中に記されているのは、数字に裏打ちされた「汚れ」の記録。横領、売国、私刑、密輸。王が積み上げてきたすべての汚泥が、完璧な書式と、あまりに整った筆跡で列挙されていた。それは、数年前から精緻に用意されていたものだ。この日のために。
(ああ……美しい)
ヨアヒムは、誰にも見えない角度で口角を歪めた。エルザは今、自分の高潔な意志で王を裁いていると信じている。だが、違う。
彼女がこの瞬間に至るための情報は、すべて自分が濾過し、提供してきた。彼女の正義が最も純度高く、最も美しく燃焼する濃度を計算して。エルザが立ち上がった。剣は、まだ抜かない。
「清掃を開始します」
その一言で、音が消えた。次の瞬間、聖騎士団が動いた。速いのではない。そこに「躊躇」という摩擦がないのだ。側近の腕が拘束され、逃げ惑う貴族たちが冷徹に押し伏せられる。短い抵抗と、短い悲鳴。そして、完璧な沈黙。

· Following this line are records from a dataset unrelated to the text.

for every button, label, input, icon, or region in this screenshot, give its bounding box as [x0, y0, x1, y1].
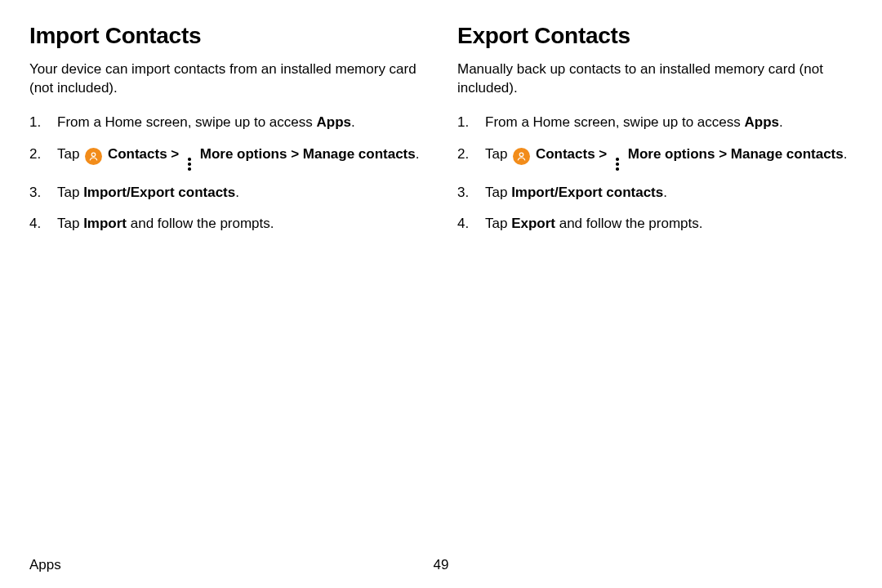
text: and follow the prompts. [127, 216, 274, 231]
text: Tap [485, 185, 511, 200]
arrow: > [167, 146, 183, 162]
two-column-layout: Import Contacts Your device can import c… [29, 23, 853, 246]
contacts-bold: Contacts [536, 146, 595, 162]
export-step-1: From a Home screen, swipe up to access A… [457, 113, 853, 133]
export-bold: Export [511, 216, 555, 231]
text: Tap [57, 185, 83, 200]
import-step-4: Tap Import and follow the prompts. [29, 214, 425, 234]
text: . [779, 114, 783, 130]
more-options-icon [612, 157, 622, 172]
arrow: > [715, 146, 730, 162]
footer-section-label: Apps [29, 557, 61, 573]
manage-contacts-bold: Manage contacts [731, 146, 844, 162]
text: and follow the prompts. [555, 216, 702, 231]
text: Tap [485, 146, 511, 162]
more-options-icon [185, 157, 194, 172]
text: . [235, 185, 239, 200]
contacts-icon [513, 148, 530, 165]
text: Tap [57, 146, 83, 162]
import-export-bold: Import/Export contacts [83, 185, 235, 200]
export-step-3: Tap Import/Export contacts. [457, 183, 853, 203]
import-heading: Import Contacts [29, 23, 425, 49]
text: . [663, 185, 667, 200]
text: From a Home screen, swipe up to access [485, 114, 744, 130]
arrow: > [595, 146, 611, 162]
export-column: Export Contacts Manually back up contact… [457, 23, 853, 246]
apps-bold: Apps [316, 114, 351, 130]
contacts-bold: Contacts [108, 146, 167, 162]
text: . [844, 146, 848, 162]
import-export-bold: Import/Export contacts [511, 185, 663, 200]
import-bold: Import [83, 216, 127, 231]
page-number: 49 [434, 557, 449, 573]
import-steps: From a Home screen, swipe up to access A… [29, 113, 425, 234]
more-options-bold: More options [628, 146, 715, 162]
text: From a Home screen, swipe up to access [57, 114, 316, 130]
text: . [416, 146, 420, 162]
export-steps: From a Home screen, swipe up to access A… [457, 113, 853, 234]
more-options-bold: More options [200, 146, 287, 162]
apps-bold: Apps [744, 114, 779, 130]
text: Tap [57, 216, 83, 231]
text: . [351, 114, 355, 130]
svg-point-1 [519, 153, 523, 157]
import-column: Import Contacts Your device can import c… [29, 23, 425, 246]
arrow: > [287, 146, 302, 162]
import-intro: Your device can import contacts from an … [29, 60, 425, 98]
export-step-2: Tap Contacts > More options > Manage con… [457, 145, 853, 172]
export-step-4: Tap Export and follow the prompts. [457, 214, 853, 234]
export-intro: Manually back up contacts to an installe… [457, 60, 853, 98]
contacts-icon [85, 148, 102, 165]
text: Tap [485, 216, 511, 231]
svg-point-0 [91, 153, 96, 157]
import-step-2: Tap Contacts > More options > Manage con… [29, 145, 425, 172]
import-step-3: Tap Import/Export contacts. [29, 183, 425, 203]
export-heading: Export Contacts [457, 23, 853, 49]
manage-contacts-bold: Manage contacts [303, 146, 416, 162]
import-step-1: From a Home screen, swipe up to access A… [29, 113, 425, 133]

血は飛ばない。飛ばさない。騎士たちの剣は、飛沫が上がる前に急所を断ち、溢れる前に布で吸い取られる。エルザの周囲には不可視の障壁が展開され、一粒の塵の侵入さえも許さない。王が椅子から転げ落ちた。
「ま、待て! 余は王だぞ! 国そのものだ!」
「はい」
エルザは歩み寄り、冷たく剣先を王の喉元へ突き立てた。
「だからこそ、排除するのです。不適合な部品は、機械全体の精度を損なう」
王は泣いた。鼻水を垂らし、唾を飛ばし、醜い音を立てて命を乞う。
「助けろ……! 褒美をやる! 女も、金も、この国の半分でも―――」
「雑音です」
刃がわずかに押し込まれ、王の言葉を物理的に断つ。
「貴方の存在が、この国の平均純度を下げています」
沈黙。不純物が取り除かれた後の、死のような静寂。
夜のテラス。吹き抜ける風が、王宮に残った不浄な臭気を浚っていく。眼下には、王都の灯が広がっていた。歪んだまま、濁ったまま。エルザは、その光景をただ見下ろしている。
「……まだ、濁っていますね」
吐き出された独白。背後に立つヨアヒムが、一歩近づき、エルザの肩の鎧を指先で払った。そこにあるはずのない、目に見えない塵を拭うように。
「お見事でした」
熱病のような囁きが、彼女の耳朶を打つ。
「次は、どの『汚れ』を地獄へ送りましょうか?」
エルザは答えない。ただ、街を見つめる。その瞳には慈悲も怒りもなく、あるのはただ、冷徹な測定だけだ。純度。濃度。除去率。やがて、彼女は言った。
「全部です」
夜風が止む。王都はまだ、死にゆく前の宝石のように美しい。だが、その瞬間。この国の未来は、確定した。完全な浄化―――誰も救われることのない「正義の地獄」が、幕を開けたのだから。